System Integration Technology GCL (GCL-SI), (SZ: 002506), a subsidiary of the energy group in the world, GCL, today announced its withdrawal from the price agreement minimum import of the European Union (MIP).
The agreement is the term MIP leading the European Union (EU) to place restrictions on imports of products of solar modules companies China . Under this agreement, which is in agreement with GCL-SI, solar manufacturers China have to sell their solar cells or solar panels at a price above a minimum import price. For these companies do not enter into the agreement, the consequences are some anti-dumping duties (AD) and anti-subsidy (AS). For GCL-SI, labor rates and AS AD were 41.3% and 6.4% respectively.

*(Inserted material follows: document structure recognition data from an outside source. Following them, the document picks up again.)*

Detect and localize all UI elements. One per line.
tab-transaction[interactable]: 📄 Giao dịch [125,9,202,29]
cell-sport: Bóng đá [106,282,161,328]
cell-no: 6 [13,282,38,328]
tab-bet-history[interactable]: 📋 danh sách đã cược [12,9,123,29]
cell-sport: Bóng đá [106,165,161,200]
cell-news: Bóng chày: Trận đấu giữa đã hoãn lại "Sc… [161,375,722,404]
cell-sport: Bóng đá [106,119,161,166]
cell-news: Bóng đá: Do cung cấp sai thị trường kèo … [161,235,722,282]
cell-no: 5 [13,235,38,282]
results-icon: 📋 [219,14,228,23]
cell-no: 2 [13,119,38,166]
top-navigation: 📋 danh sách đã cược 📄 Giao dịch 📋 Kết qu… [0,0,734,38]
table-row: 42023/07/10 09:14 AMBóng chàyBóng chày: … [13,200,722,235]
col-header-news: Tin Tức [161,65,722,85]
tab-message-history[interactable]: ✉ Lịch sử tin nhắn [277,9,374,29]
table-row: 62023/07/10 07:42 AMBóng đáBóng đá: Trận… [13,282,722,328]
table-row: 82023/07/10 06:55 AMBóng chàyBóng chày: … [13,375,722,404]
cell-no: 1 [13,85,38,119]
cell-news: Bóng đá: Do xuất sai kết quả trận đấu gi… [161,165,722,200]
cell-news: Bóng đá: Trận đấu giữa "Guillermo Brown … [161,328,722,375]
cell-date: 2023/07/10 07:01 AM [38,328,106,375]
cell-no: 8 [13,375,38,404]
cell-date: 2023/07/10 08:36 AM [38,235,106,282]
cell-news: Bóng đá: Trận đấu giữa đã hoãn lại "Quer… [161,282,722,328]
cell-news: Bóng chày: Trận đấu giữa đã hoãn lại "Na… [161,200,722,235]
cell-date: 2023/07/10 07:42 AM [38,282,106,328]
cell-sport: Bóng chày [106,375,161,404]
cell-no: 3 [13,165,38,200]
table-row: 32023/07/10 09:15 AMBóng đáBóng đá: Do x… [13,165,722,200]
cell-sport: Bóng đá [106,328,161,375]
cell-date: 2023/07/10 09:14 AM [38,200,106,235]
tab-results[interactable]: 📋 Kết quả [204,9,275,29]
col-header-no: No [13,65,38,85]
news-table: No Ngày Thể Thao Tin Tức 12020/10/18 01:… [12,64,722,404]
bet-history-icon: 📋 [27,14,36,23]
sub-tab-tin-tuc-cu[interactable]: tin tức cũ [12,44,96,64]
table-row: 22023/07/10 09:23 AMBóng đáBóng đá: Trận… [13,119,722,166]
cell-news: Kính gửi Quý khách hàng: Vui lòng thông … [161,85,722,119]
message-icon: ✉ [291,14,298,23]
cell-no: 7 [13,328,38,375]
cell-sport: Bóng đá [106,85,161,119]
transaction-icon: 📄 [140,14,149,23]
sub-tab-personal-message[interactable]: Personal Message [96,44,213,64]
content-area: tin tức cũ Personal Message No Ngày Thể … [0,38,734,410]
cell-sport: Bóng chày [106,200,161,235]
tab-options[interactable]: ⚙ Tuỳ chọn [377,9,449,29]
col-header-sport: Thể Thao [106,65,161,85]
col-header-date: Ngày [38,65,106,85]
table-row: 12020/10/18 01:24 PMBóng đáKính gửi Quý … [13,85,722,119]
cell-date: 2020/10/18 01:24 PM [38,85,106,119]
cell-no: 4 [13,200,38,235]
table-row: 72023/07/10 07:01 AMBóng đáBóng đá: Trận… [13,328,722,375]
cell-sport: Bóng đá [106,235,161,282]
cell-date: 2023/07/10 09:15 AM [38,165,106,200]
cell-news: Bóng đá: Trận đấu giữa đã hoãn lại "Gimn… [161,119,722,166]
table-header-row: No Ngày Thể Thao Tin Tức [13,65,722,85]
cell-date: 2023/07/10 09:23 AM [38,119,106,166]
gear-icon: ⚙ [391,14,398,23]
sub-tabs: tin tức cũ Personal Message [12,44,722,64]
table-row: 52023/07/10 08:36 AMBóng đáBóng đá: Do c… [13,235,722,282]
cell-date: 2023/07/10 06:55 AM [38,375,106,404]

Shu Hua , CEO of GCL-SI, said: “We have reviewed cautiously the European solar market, discovering that are down the average selling prices of solar modules in major EU markets, and as a result, the current MIP does not reflect the environment current market price. MIP currently hinders Chinese manufacturers competitive with regard to the supply of cleaner for Europe market energy products prices, and thus MIP bogged more labor even while Europe is in a huge demand for clean energy opportunities at this time. So it is really not creating a win-win situation for both sides. “
“We have decided to withdraw from the agreement MIP in order to strengthen the GCL competitiveness and while reaching our goal of providing cleaner energy for Europe market. We believe that our decision will be beneficial for energy, consumers and the environment EU producers “said Shu.